Un autre intérêt de la vaccination de masse est qu'elle préserve la population des épidémies, car la maladie ne trouve pas un terrain favorable à sa propagation. Cela permet une protection indirecte des immunités les plus faibles et de tous ceux pour qui, pour une raison ou pour une autre, la vaccination est contrindiquée. Avant d'être abandonnée pour les raisons que nous verrons plus loin, la vaccination contre la variole a rempli ce rôle, au point que la maladie est aujourd'hui considérée comme éradiquée. Et il est grand dommage que cela ne soit pas appliqué pour d'autres maladies : avec ce que nous connaissons sur la lèpre, c'est un véritable scandale sanitaire que cette maladie poursuive aujourd'hui ses ravages.
Deux articles sont parus récemment dans le Monde (14 Juillet 2017) : le premier, cosigné par trois internes en médecine, constate la réapparition de pathologies que l'on croyait vaincues et lie le phénomène au recul de la vaccination. Leur argumentaire reprend globalement ce que nous écrivons ici. Le deuxième souligne un éventuel côté "contreproductif" du décret rendant obligatoire les onze vaccinations : obligation ou recommandation ? Pour ma part, je pense que cela deviendra un faux débat si on prend le temps et les moyens d'expliquer aux français l'intérêt d'une vaccination de masse en démontrant que les arguments "contre" ne reposent que sur des rumeurs et des on-dit et non sur une réalité scientifique quelconque. Alors, pour tous, la démarche vaccinale semblera aller de soi.
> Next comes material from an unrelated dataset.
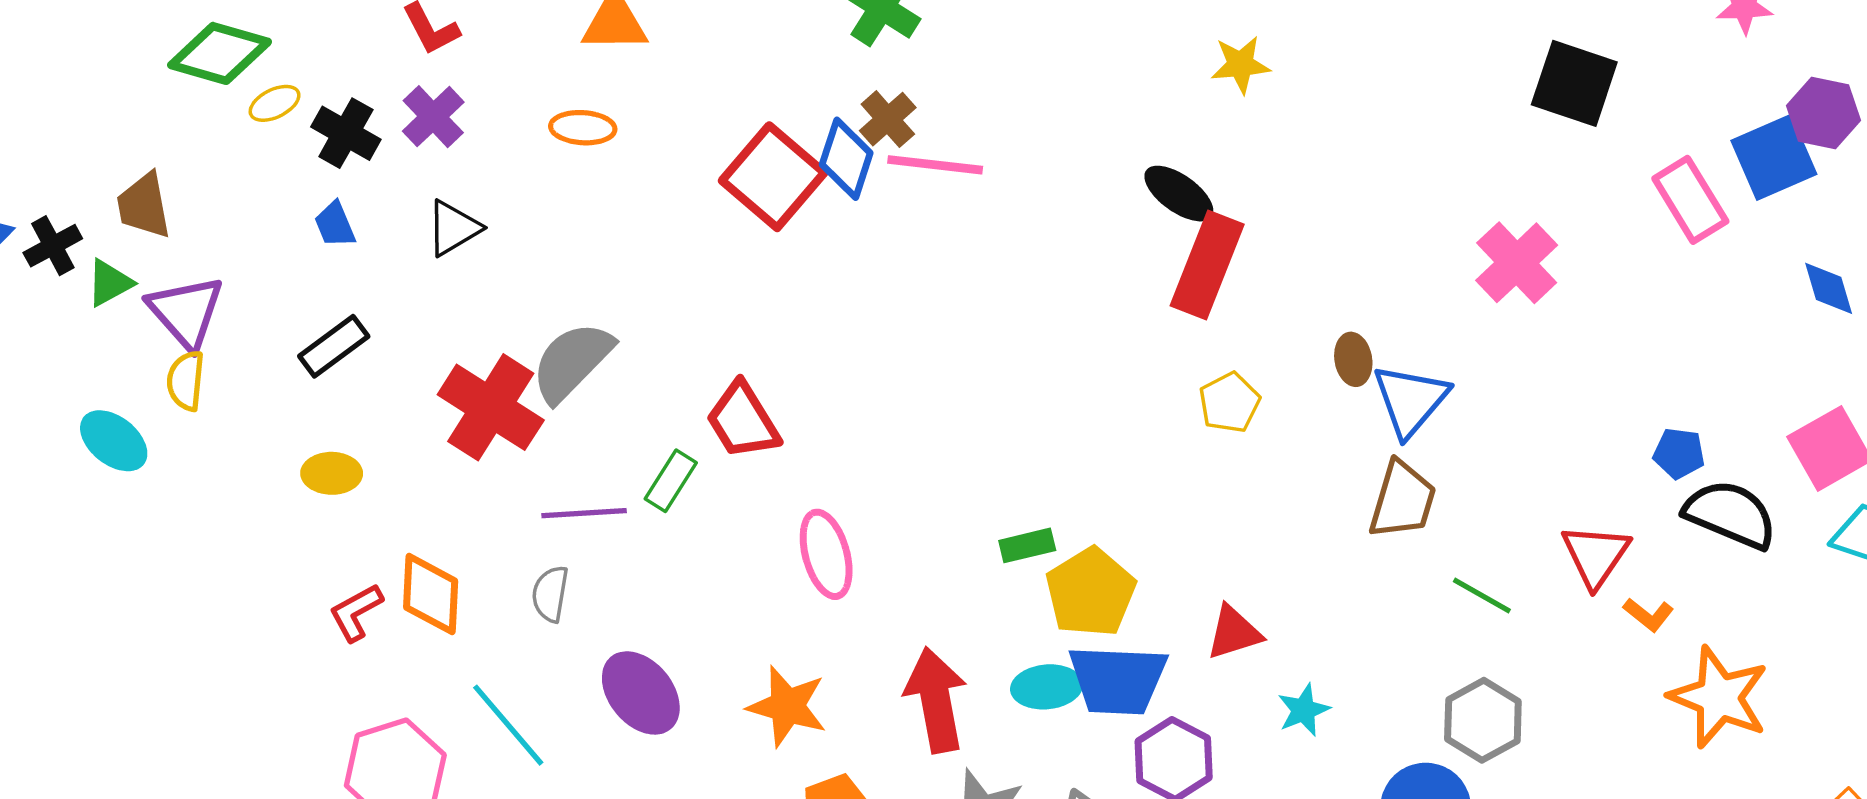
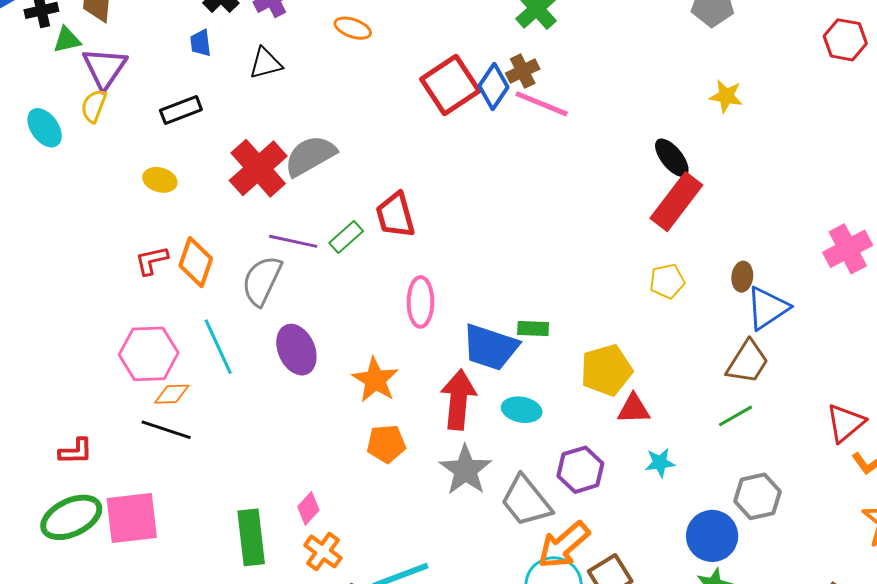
yellow pentagon: (1091, 592) -> (606, 370), moved
gray semicircle: (550, 594) -> (262, 281), size x1.6
green line: (1482, 595) -> (736, 416), moved, turned -75
blue trapezoid: (1118, 680) -> (490, 347), moved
Pour les vaccinations comme pour tout acte médical, il faut évaluer statistiquement les risques et les comparer à ceux que fait courir la maladie elle-même : c'est par application de ce principe de bon sens que la vaccination contre la variole, qui consistait à injecter au patient un virus vivant ayant les mêmes caractéristiques antigéniques que celui de la variole, a été abandonnée parce qu'elle provoquait, avec une fréquence non-négligeable, des cas mortels d'encéphalites vaccinales. C'est aussi par application de ce principe que certaines vaccinations, à base d'agents pathogènes atténués ont été abandonnées, pour faire place à des vaccinations à base d'antigènes, qui ne présentent aucun danger infectieux. Et c'est par application de ce principe que je n'aurais jamais pris la responsabilité de faire courir à mes enfants le risque d'une maladie grave par défaut de vaccination.